|
Comp210: Principles of Computing and Programming
Fall 2004 -- Homework
#7
|
All problems will require all (applicable) steps from the design recipe,
including a template. Before you tackle the homework, remind yourself of
our General Advice,
Advice on Homeworks (in particular:
staple
and provide questions), and the
Grading Guidelines.
Remember: Contract, purpose, header and test cases
are always required!
- (30 pts total) Cleaning-up with
local
Rewrite the mergesort code first seen in
Lecture 15, using local to
eliminate redundant calculations and to encapsulate (hide) the
implementation details of the merge sort.
All the code you need to start with can be downloaded here:
mergesort.scm.
Do not use the code from the Lecture 15 download -- the above
version runs more consistently and will save you a few unnecessary
headaches later.
Do not use multi-way cond implementations!
- (15 pts) First take merge,
unzip and
mergesort
and use local to
eliminate their globally scoped helper functions as well as to eliminate
redundant calculations.
- (15 pts) Write a second
mergesort2
that combines merge,
unzip and
mergesort
into a single function. The only globally visible function
should be mergesort2
itself (and the functions you wrote in Part a -- which should not
be accessed by mergesort2).
- (90 pts total) A More General Kind of Sorting
- (10 pts) A Template for Sorting
The merge sort above actually represents a general form of "binary
comparison sorting" -- that is, sorting done by comparing the values of
only two elements at a time. The merge sort above is implemented using
Susan Merritt's template-based sorting algorithm (see, for
instance,
Dr. Wong and Dr. Nguyen's paper on an object-oriented implementation
of Merritt's ideas). In a nutshell, Merritt's thesis is that all
comparison-based sorting can be described as follows:
Step 1: Is the list one element long?
Step 2: Yes: Then the list is already sorted and we are done.
No: The split the list
into two sub-lists,
sort
the first sub-list,
sort
the second sublist and then join
the two sub-lists back into the final resultant list.

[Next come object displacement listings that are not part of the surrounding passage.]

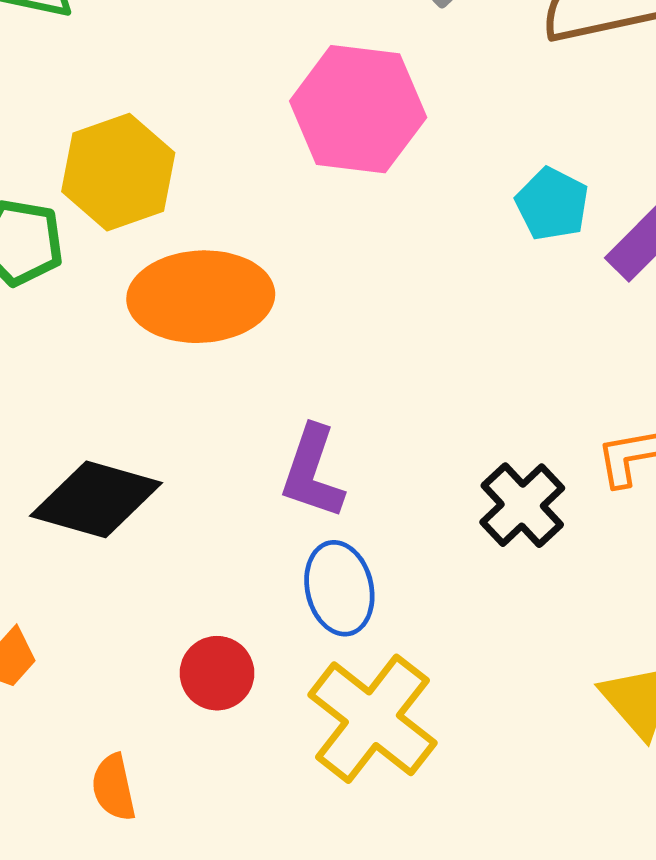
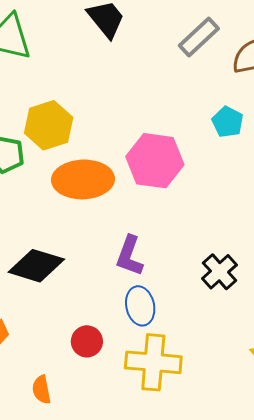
pink hexagon: (358, 109) -> (155, 161), moved
cyan pentagon: (552, 204) -> (228, 122), moved
yellow cross: (372, 719) -> (153, 362), turned -34

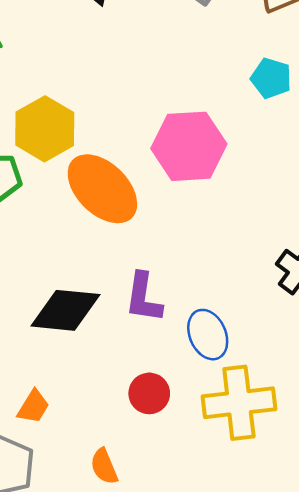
orange ellipse: (83, 179) -> (102, 189), turned 58
purple L-shape: (130, 256) -> (144, 298), moved

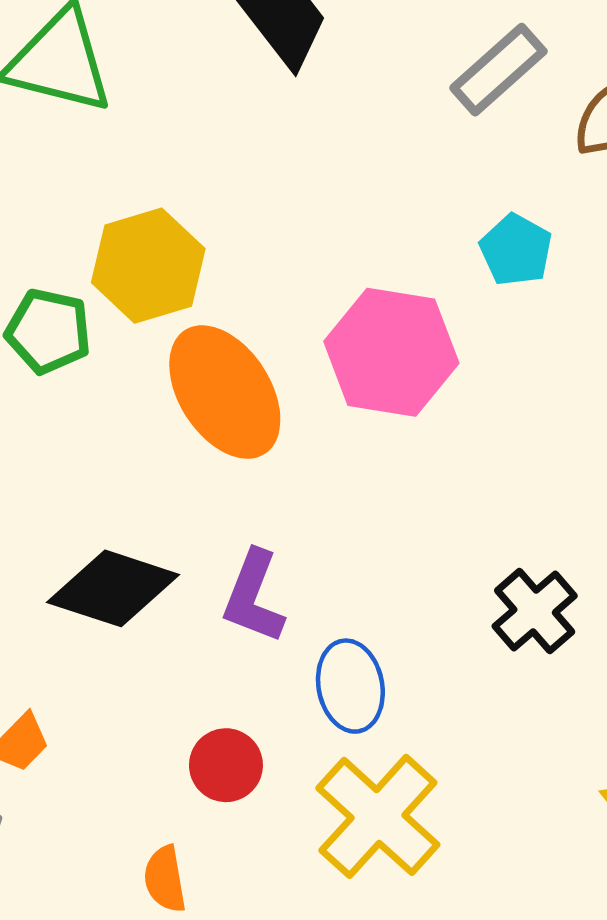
cyan pentagon: (271, 78) -> (516, 250), moved
yellow cross: (239, 403) -> (378, 816), turned 36
orange semicircle: (104, 466) -> (165, 879), moved

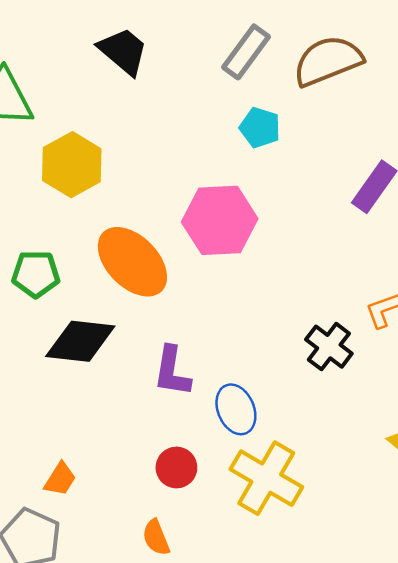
cyan pentagon: (516, 250) -> (260, 128), moved
yellow hexagon: (148, 266) -> (72, 165), moved
green pentagon: (48, 331) -> (36, 274), moved
black diamond: (113, 588) -> (80, 341), moved

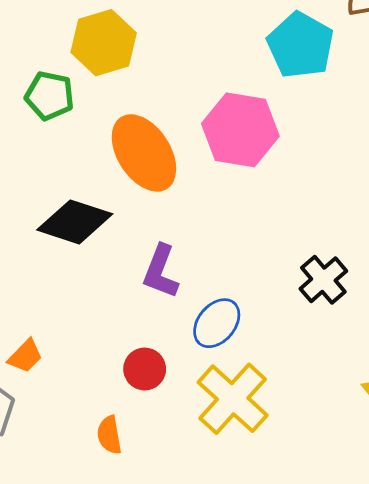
cyan pentagon: (260, 128) -> (301, 45), size x1.6
green pentagon: (36, 274) -> (50, 96), moved
blue ellipse: (236, 409) -> (217, 323), turned 51

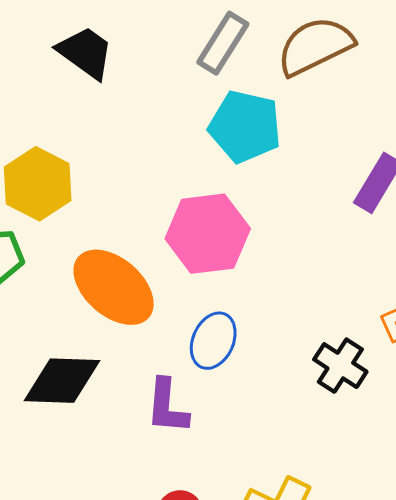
blue ellipse: (217, 323) -> (213, 341), moved

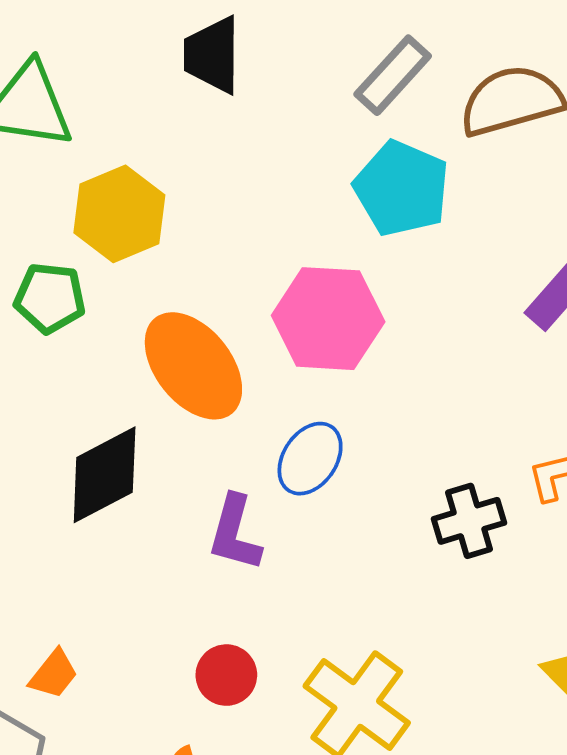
black trapezoid: (85, 53) -> (212, 55), turned -136
black cross: (340, 366) -> (469, 521), turned 30
black diamond: (62, 381) -> (105, 475), turned -40

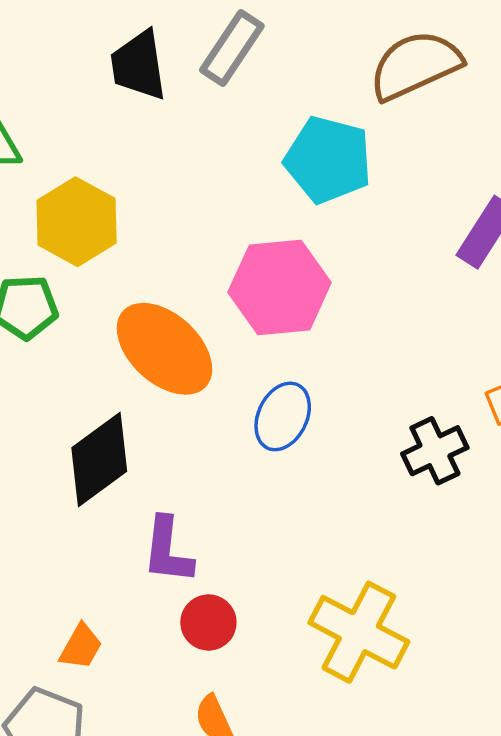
gray rectangle: (393, 75) -> (232, 48), moved
purple L-shape: (235, 533) -> (168, 550), moved
red circle: (226, 675) -> (208, 622), moved

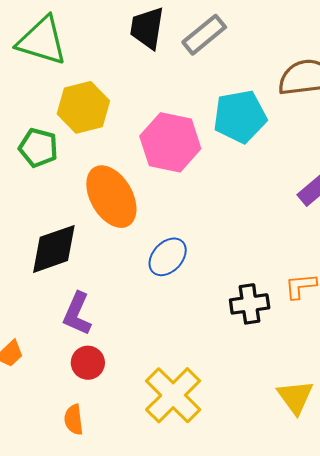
cyan pentagon: (328, 160) -> (240, 117), turned 30
pink hexagon: (280, 287) -> (170, 142), moved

This is called a "divide-and-conquer" algorithm because it
conquers the whole problem (sorting the whole list) by dividing it into
smaller problems and conquering those individually.
It is called a "template pattern" because the
split-sort-sort-join constitutes a programmatic template that all binary
comparison sorting algorithms follow.
In the above algorithm, the check for the list being one element long
occurs when the process is delegated to the helper function. The
empty?
case of the helper is only called when the list is one element
long.
The unzip function
performs the splitting of the list into two sub-lists. These sub-lists
are then sorted.
The merge function
joins the two sorted sub-lists back into a single, sorted list.
In general however, to sort a list, we just need to create a matching
pair of functions, one to split the list into two pieces and another to
join the split lists back together again after they have been sorted.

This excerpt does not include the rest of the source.